Louka resta assis plus loin, riant ou discutant avec les uns et les autres. Je ne pus que remarquer que les filles se pressaient autour de lui, jambes nues et décolletés... Et parmi elles, je reconnus la fameuse Cinderella. Sourire, seins, rouge à lèvres : tout dégoulina sur lui sous prétexte de lui faire la bise... Mon cœur bouillait dans ma poitrine mais je continuais à danser pour me donner une contenance.

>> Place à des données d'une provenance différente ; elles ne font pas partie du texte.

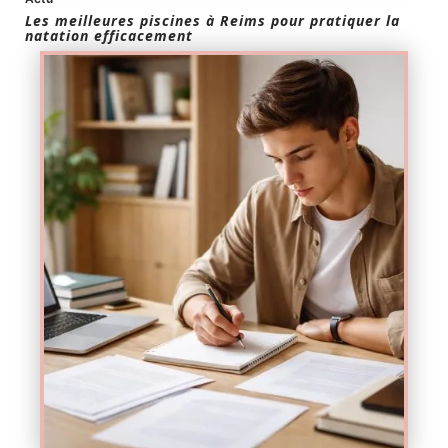
Les meilleures piscines à Reims pour pratiquer la
natation efficacement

La musique avait ralenti et mon cavalier dont j’avais oublié le prénom me serrait d’un peu plus près. Trop près ! Ce qui ne m’empêcha pas de repérer une brunette, roulée comme un cigare cubain, à peine habillée, juchée sur des talons vertigineux, qui s’assit en face de Louka. Et cinq minutes plus tard, elle vint carrément poser ses fesses parfaites sur l’accoudoir de son fauteuil et sa main manucurée sur son bras.

Cela me fit presque un électrochoc.

Je manquai de trébucher et prétextai la fatigue pour planter là cet Italien trop pressant. Je n’avais qu’une envie : partir, enlever mes pantoufles de vair et ma robe de bal pour me réfugier dans mon lit. Je filai à l’anglaise, n’envoyant qu’un texto à Ingrid et à Pietro pour les prévenir que je rentrais à pied.

La marche me fit du bien, la nuit était frémissante et enveloppante comme un plaid en hiver et je ne croisai pas un chat en remontant vers la ville. Cargèse dormait dans la langueur estivale et il n’y avait pas un son, pas un souffle, à part le bruit de mes talons sur le sol et celui de la mer en contrebas.

A mon arrivée, Chiara était couchée. Je pris donc soin de ne pas faire de bruit. Je vidai un demi-pot de démaquillant pour retrouver mon vrai visage, posai amoureusement la robe d’Ingrid sur le dossier de ma chaise et m’offris une douche salvatrice.

Puis je me mis au lit, à la fois triste et lucide sur le ridicule infiniment prévisible de la situation. Une fois de plus, il suffisait d’une jupe et d’une minette pour que Louka oublie mon existence… Ou presque.

Car pendant que je dormais se joua une petite scène dont j’aurais pu ne jamais entendre parler, mais qu’Ingrid ne manqua pas de me raconter dans les jours qui suivirent.

*Cendrillon, de Téléphone ; in Dure Limite, 1982.